Livelock — Senior Level¶

Table of Contents¶

Introduction
Livelock as a Liveness Property
CAS-Loop Livelock at the Algorithmic Level
Lock-Free Data Structures and Helping
Mutex Internals — How sync.Mutex Avoids Livelock
Distributed Livelock
Paxos, Raft, and Vote Contention
Snapshot Consistency Loops
Adaptive Back-Off and AIMD
Formal Verification of Liveness
Production Case Studies
Summary

Introduction¶

The senior level treats livelock not as a bug to avoid but as a property to reason about. You can:

State liveness in temporal-logic terms.
Reason about CAS-loop convergence under specific contention models.
Read the sync.Mutex source and explain why it switches to "starvation mode."
Identify distributed-systems livelock — Paxos duels, Raft split votes, snapshot loops — and recommend the right cure.
Apply AIMD (Additive Increase Multiplicative Decrease) and adaptive back-off to retry storms.
Choose between optimistic and pessimistic concurrency control based on workload.

This file assumes mastery of the junior and middle materials. The examples are short because the reasoning is heavy.
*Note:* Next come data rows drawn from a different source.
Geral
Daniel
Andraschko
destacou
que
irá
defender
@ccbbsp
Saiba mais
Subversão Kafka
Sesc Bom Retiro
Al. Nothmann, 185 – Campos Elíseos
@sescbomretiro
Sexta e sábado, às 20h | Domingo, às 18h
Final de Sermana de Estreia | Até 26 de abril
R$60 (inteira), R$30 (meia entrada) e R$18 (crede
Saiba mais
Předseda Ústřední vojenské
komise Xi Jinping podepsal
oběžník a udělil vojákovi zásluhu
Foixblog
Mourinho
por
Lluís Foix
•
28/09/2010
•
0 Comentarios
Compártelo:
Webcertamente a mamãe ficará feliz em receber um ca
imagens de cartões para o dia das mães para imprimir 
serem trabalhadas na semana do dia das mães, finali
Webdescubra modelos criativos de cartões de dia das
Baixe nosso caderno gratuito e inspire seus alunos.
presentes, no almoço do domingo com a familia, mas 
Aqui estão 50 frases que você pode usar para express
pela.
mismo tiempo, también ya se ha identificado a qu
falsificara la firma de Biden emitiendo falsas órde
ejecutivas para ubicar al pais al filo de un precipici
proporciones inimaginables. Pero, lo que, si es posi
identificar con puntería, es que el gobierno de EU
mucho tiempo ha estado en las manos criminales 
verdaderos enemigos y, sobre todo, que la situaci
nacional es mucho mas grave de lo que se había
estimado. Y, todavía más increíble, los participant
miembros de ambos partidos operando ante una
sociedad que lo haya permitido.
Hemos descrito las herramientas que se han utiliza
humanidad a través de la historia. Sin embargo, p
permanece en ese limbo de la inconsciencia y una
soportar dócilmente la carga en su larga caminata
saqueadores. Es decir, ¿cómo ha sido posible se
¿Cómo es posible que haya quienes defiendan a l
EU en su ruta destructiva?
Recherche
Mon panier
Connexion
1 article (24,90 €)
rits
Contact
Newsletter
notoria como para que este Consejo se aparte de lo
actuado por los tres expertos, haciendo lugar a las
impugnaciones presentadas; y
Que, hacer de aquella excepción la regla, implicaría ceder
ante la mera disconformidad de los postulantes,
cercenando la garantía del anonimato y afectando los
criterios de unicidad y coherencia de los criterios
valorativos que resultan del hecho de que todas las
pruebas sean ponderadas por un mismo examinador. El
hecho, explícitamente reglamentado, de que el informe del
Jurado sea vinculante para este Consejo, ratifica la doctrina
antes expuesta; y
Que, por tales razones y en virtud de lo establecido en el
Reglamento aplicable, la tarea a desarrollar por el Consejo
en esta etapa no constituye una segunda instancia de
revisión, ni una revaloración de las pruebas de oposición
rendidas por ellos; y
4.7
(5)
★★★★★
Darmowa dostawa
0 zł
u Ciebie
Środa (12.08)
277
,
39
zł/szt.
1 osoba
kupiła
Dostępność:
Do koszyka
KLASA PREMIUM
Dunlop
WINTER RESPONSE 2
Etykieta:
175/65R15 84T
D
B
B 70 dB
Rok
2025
Livelock as a Liveness Property¶

Concurrency correctness has two pillars:

Safety: "Something bad never happens." Formalised as invariants over states.
Liveness: "Something good eventually happens." Formalised as eventualities in temporal logic.

Livelock is a liveness violation. In temporal-logic terms (LTL/CTL), a liveness property looks like:

◇ (request_completed)

"Eventually, the request completes." Livelock means there exists an infinite execution where the eventuality never fires.

Stronger liveness properties:

Bounded liveness: "Within N steps, something good happens."
Fairness: "If a goroutine can run, it eventually does."
Progress: "If the system has work, some work completes."

Livelock violates bounded liveness even when fairness holds — every goroutine runs, but no work completes. This makes livelock distinct from starvation, which is unfair progress.

In Go, you cannot easily prove liveness formally, but you can:

Test that throughput stays above a threshold under realistic load.
Assert in tests that a counter increments within a deadline.
Use chaos testing to provoke worst-case contention and watch metrics.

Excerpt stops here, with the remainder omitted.